The trainers urge supervisors to be sensitive to their workers' shortcomings. If the training involves reading rules aloud, supervisors must be careful not to call on staffers who'd be embarrassed for co-workers to discover their weak reading skills.
With attendance down by nearly a quarter this season, the Lerner family, which expects to gain official command of the Nationals this month, needs to lure back last year's fans and win new customers. Starting at tomorrow night's game, the Nats will offer outdoor festivals, new foods (half-smokes, cheese steaks, knishes, even brown mustard), more ice cream machines, a spruced-up stadium and workers with a new attitude.

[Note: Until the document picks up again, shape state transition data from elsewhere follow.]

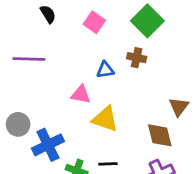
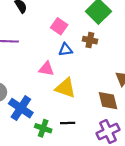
pink square: (94, 22) -> (59, 26), moved
blue cross: (48, 145) -> (21, 108), turned -30

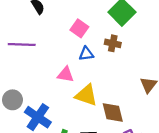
brown diamond: (108, 101) -> (113, 113), moved

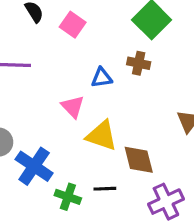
pink square: (79, 28) -> (73, 25), moved
pink triangle: (66, 74) -> (73, 107), turned 36

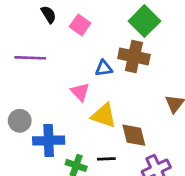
brown cross: (139, 63) -> (134, 56), size x1.6
blue cross: (34, 166) -> (49, 140), turned -36

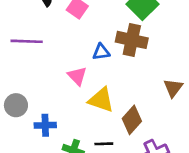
brown diamond: (134, 135) -> (132, 120), turned 56
blue cross: (49, 140) -> (45, 125), size x0.7

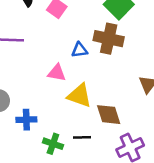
pink triangle: (77, 76) -> (57, 73), turned -36
brown diamond: (132, 120) -> (109, 115), turned -60

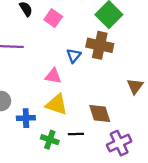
blue triangle: (80, 50) -> (74, 56), turned -42
yellow triangle: (80, 96) -> (57, 104), moved

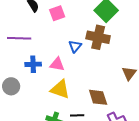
pink square: (53, 18) -> (57, 13), turned 35
blue cross: (26, 118) -> (33, 64), moved

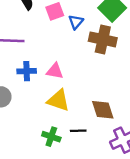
blue triangle: (75, 46) -> (76, 22), moved

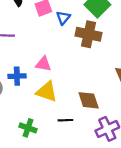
blue cross: (27, 71) -> (17, 76), moved
green cross: (51, 137) -> (28, 128), moved

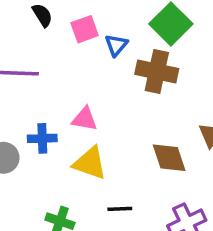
brown diamond: (89, 100) -> (169, 158), moved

"Day-of-game employees is the single most important way to enhance the guest experience," says Steve Ethier, the Nats' director of ballpark operations. If you shell out big bucks to go to a game and you run into a sullen usher, a brusque ticket-taker, an overzealous security guard, a monumentally dim parking attendant or a food vendor who sells in super slo-mo, you are not a happy fan. The new owners want happy fans.
Enter Bille and Joe Willmore, a dynamic trainer who stresses first impressions. He runs supervisors through guidelines that employees must adopt as their own, such as "Do not use words that make guests uncomfortable or street slang they do not understand" and "My hair color and jewelry are not extreme or distracting."